Wednesday, October 17, 2012

Amazon Whispercast Controls and Broadcasts Stuff



Amazon has announced a free service that is about making it easy to distribute ebooks to groups. The immediate question many may ask is ‘so what, groups don’t buy ebooks’, but they do and today can’t achieve that mass distribution or broadcast.

 ‘Whispercast for Kindle,’ will allow purseholders and stakeholder to buy once and send with one click. Teachers can send to students not just ebooks but also set up and manage access policies on school equipment effectively blocking undesirable access. An enterprise could also benefit for the same controls, but it is schools and that lucrative education sector that Amazon appear to be focused on today. It effectively brings Whispernet out of the closet and to the front enabling it to be used to manage and control estates not just of Kindle ereaders but also Kindle Fire Tablet.

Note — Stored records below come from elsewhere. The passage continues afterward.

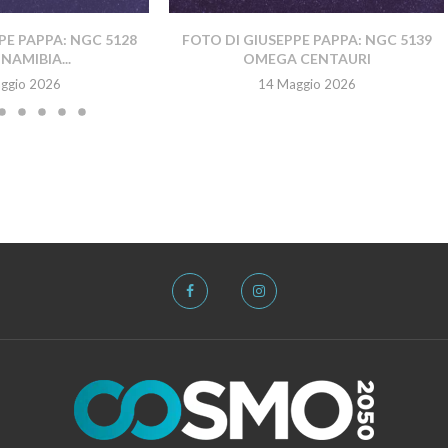
PE PAPPA: NGC 5128
FOTO DI GIUSEPPE PAPPA: NGC 5139
NAMIBIA...
OMEGA CENTAURI
ggio 2026
14 Maggio 2026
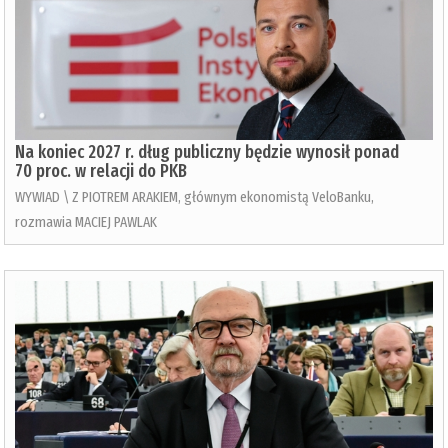
Na koniec 2027 r. dług publiczny będzie wynosił ponad
70 proc. w relacji do PKB
WYWIAD \ Z PIOTREM ARAKIEM, głównym ekonomistą VeloBanku,
rozmawia MACIEJ PAWLAK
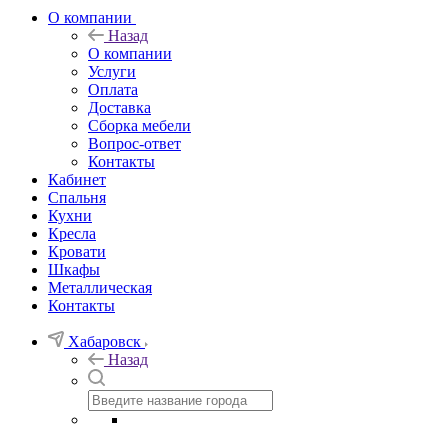
О компании
Назад
О компании
Услуги
Оплата
Доставка
Сборка мебели
Вопрос-ответ
Контакты
Кабинет
Спальня
Кухни
Кресла
Кровати
Шкафы
Металлическая
Контакты
Хабаровск
Назад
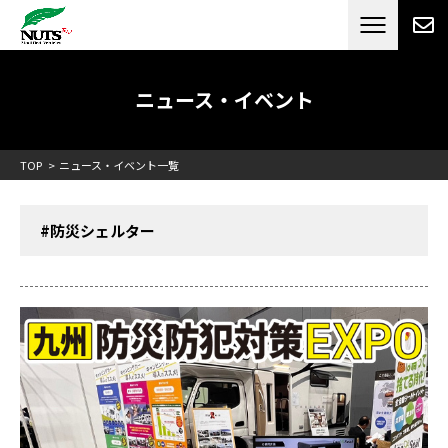
日本最大級のキャンピングカーメーカー
ナッツ
RV[テレビCM放送]
ニュース・イベント
TOP
ニュース・イベント一覧
#防災シェルター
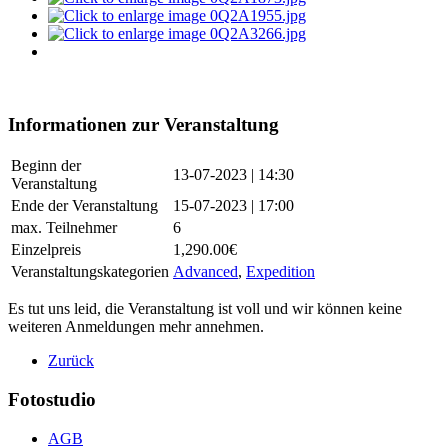
Informationen zur Veranstaltung
Beginn der
13-07-2023 | 14:30
Veranstaltung
Ende der Veranstaltung
15-07-2023 | 17:00
max. Teilnehmer
6
Einzelpreis
1,290.00€
Veranstaltungskategorien
Advanced
,
Expedition
Es tut uns leid, die Veranstaltung ist voll und wir können keine
weiteren Anmeldungen mehr annehmen.
Zurück
Fotostudio
AGB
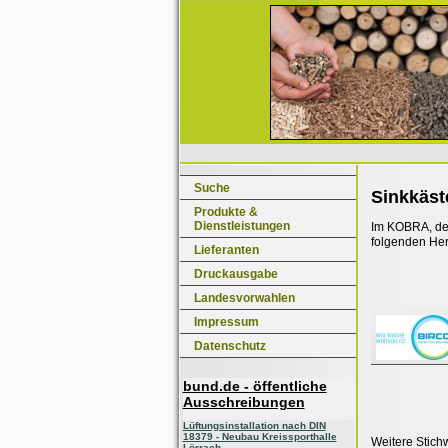
Suche
Sinkkäst
Produkte &
Dienstleistungen
Im KOBRA, dem
folgenden Her
Lieferanten
Druckausgabe
Landesvorwahlen
Impressum
Datenschutz
bund.de - öffentliche
Ausschreibungen
Lüftungsinstallation nach DIN
18379 - Neubau Kreissporthalle
Weitere Stich
Lörrach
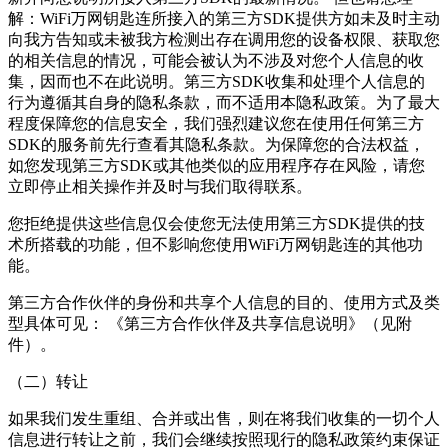
解：
WiFi万网钥匙连
所接入的第三方SDK提供方如未及时主动
向我方告知或未被我方检测出存在调用您的设备权限、获取您
的相关信息的情况，可能会被认为不涉及对您个人信息的收
集，因而也不在此说明。第三方SDK收集和处理个人信息的
行为遵循其自身的隐私条款，而不适用本隐私政策。为了最大
程度保障您的信息安全，我们强烈建议您在使用任何第三方
SDK的服务前先行查看其隐私条款。为保障您的合法权益，
如您发现第三方SDK或其他类似的应用程序存在风险，请您
立即停止相关操作并及时与我们取得联系。
您拒绝提供这些信息仅会使您无法使用第三方SDK提供的技
术所搭载的功能，但不影响您使用
WiFi万网钥匙连
的其他功
能。
第三方合作伙伴的身份和共享个人信息的目的、使用方式及类
型具体可见： 《第三方合作伙伴及共享信息说明》（见附
件）。
（二）转让
如果我们发生重组、合并或出售，则在将我们收集的一切个人
信息进行转让之前，我们会继续按照现行的隐私政策约束保证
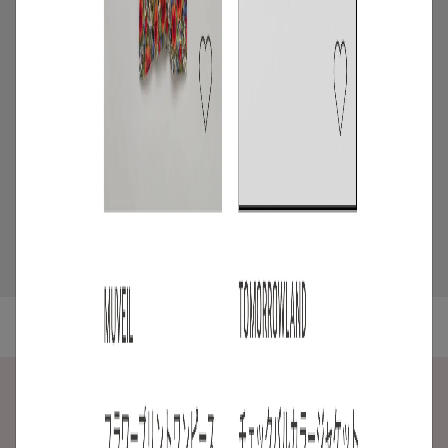
/
ニュース
キャンペーン
【夏限定】短く借りて、たくさん楽し
む。短期レンタルキャンペーン開催
2026.06.01
5
/
特集
アイテム
スタッフに聞いた！レンタルして良かっ
たモノ【リアルレビュー#10】
2026.07.28
ご利用ガイド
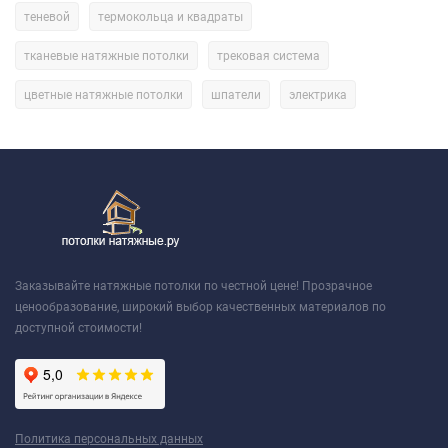
инструмент для создания отверстий в плёнке перед
теневой
термокольца и квадраты
установкой декоративных элементов или светильников.
тканевые натяжные потолки
трековая система
Рулетка, уровень, лазерный дальномер
— измерительные
инструменты, необходимые для точного расчёта размеров
цветные натяжные потолки
шпатели
электрика
и установки потолка.
Багетный ключ
— специальный инструмент для монтажа
багетов, который обеспечивает надёжное крепление и
герметичность конструкции.
Почему стоит выбрать наши инструменты для натяжных
потолков?
Заказывайте натяжные потолки по честной цене! Прозрачное
ценообразование, широкий выбор качественных материалов по
Высокое качество.
Мы предлагаем только проверенные
доступной стоимости!
инструменты от надёжных производителей. Они
изготовлены из прочных материалов и рассчитаны на
интенсивную эксплуатацию.
Широкий выбор.
У нас вы найдёте все необходимые
Политика персональных данных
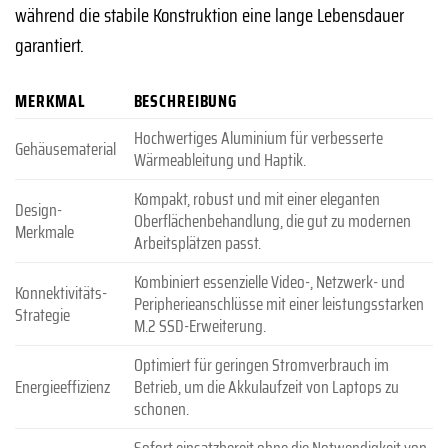
während die stabile Konstruktion eine lange Lebensdauer
garantiert.
MERKMAL
BESCHREIBUNG
Hochwertiges Aluminium für verbesserte
Gehäusematerial
Wärmeableitung und Haptik.
Kompakt, robust und mit einer eleganten
Design-
Oberflächenbehandlung, die gut zu modernen
Merkmale
Arbeitsplätzen passt.
Kombiniert essenzielle Video-, Netzwerk- und
Konnektivitäts-
Peripherieanschlüsse mit einer leistungsstarken
Strategie
M.2 SSD-Erweiterung.
Optimiert für geringen Stromverbrauch im
Energieeffizienz
Betrieb, um die Akkulaufzeit von Laptops zu
schonen.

Amazon report that Clearwater High School used 2,000 Kindles for over two years and now is using them in 122 schools within their district. Also a third world education provider, Worldreader, have been using the technology to deliver over 200,000 e-books to children in sub-Saharan Africa. Amazon claim that the technology is now being tested widely in hundreds of schools.

So we find ourselves stepping back to understand how Whispercast could become a real asset top Amazon and win over not just schools, institutions but commercial organisations who are all looking for better ways to distribute ‘stuff’. We are not just talking about books but in principle anything that is supported over the network. Today we have services such as Dropbox who have made a healthy business out of doing the same in a cloud. We all have document, PDFs and stuff cluttering up emails which now are mobile.

Its interesting to reflect that the Blackberry redefined email by making it mobile, perhaps Amazon are redefining the document world and broadcasting of digital stuff and don’t forget they also have the cloud to allow them to do even more. If they do extend the service to cover Kindle apps running on other devices it certainly could become a real differentiator and leave some behind.